[PROVIDED DATA — start]

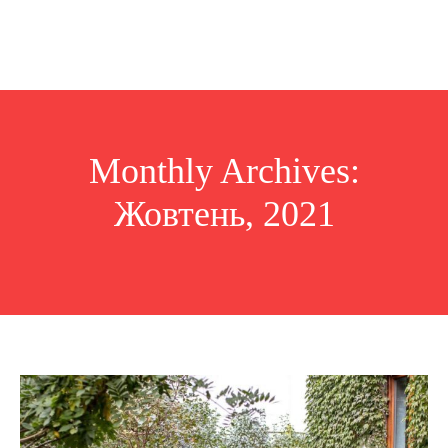
Monthly Archives:
Жовтень, 2021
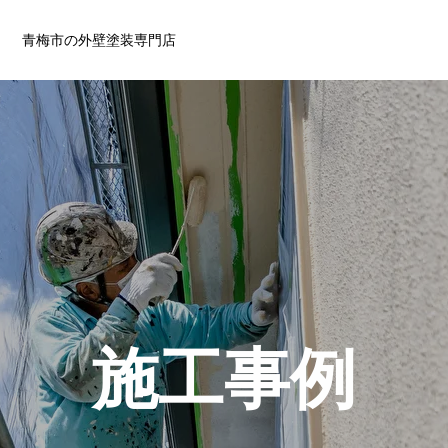
青梅市の外壁塗装専門店
施工事例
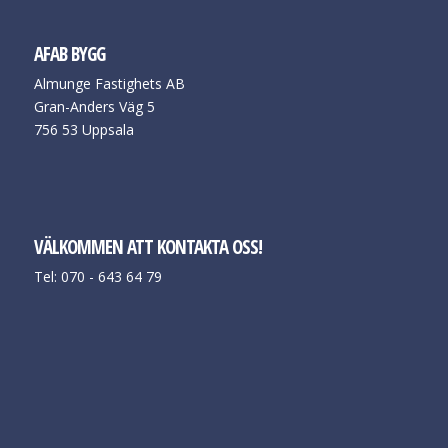
AFAB BYGG
Almunge Fastighets AB
Gran-Anders Väg 5
756 53 Uppsala
VÄLKOMMEN ATT KONTAKTA OSS!
Tel: 070 - 643 64 79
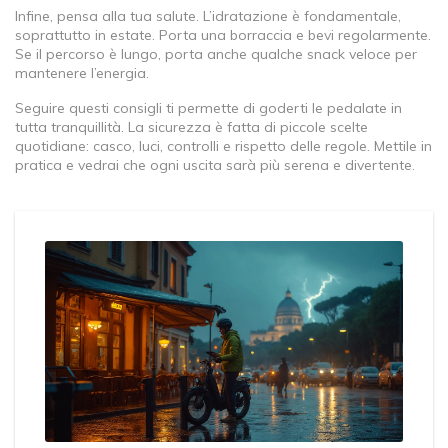
Infine, pensa alla tua salute. L’idratazione è fondamentale,
soprattutto in estate. Porta una borraccia e bevi regolarmente.
Se il percorso è lungo, porta anche qualche snack veloce per
mantenere l’energia.
Seguire questi consigli ti permette di goderti le pedalate in
tutta tranquillità. La sicurezza è fatta di piccole scelte
quotidiane: casco, luci, controlli e rispetto delle regole. Mettile in
pratica e vedrai che ogni uscita sarà più serena e divertente.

[PROVIDED DATA — finish]

** TASK GOAL **
All the material above must be copied exactly, and no picture belongs in the copy.

** OUTPUT BELOW **
Monthly Archives:
Жовтень, 2021
青梅市の外壁塗装専門店
施工事例
AFAB BYGG
Almunge Fastighets AB
Gran-Anders Väg 5
756 53 Uppsala
VÄLKOMMEN ATT KONTAKTA OSS!
Tel: 070 - 643 64 79
Infine, pensa alla tua salute. L’idratazione è fondamentale,
soprattutto in estate. Porta una borraccia e bevi regolarmente.
Se il percorso è lungo, porta anche qualche snack veloce per
mantenere l’energia.
Seguire questi consigli ti permette di goderti le pedalate in
tutta tranquillità. La sicurezza è fatta di piccole scelte
quotidiane: casco, luci, controlli e rispetto delle regole. Mettile in
pratica e vedrai che ogni uscita sarà più serena e divertente.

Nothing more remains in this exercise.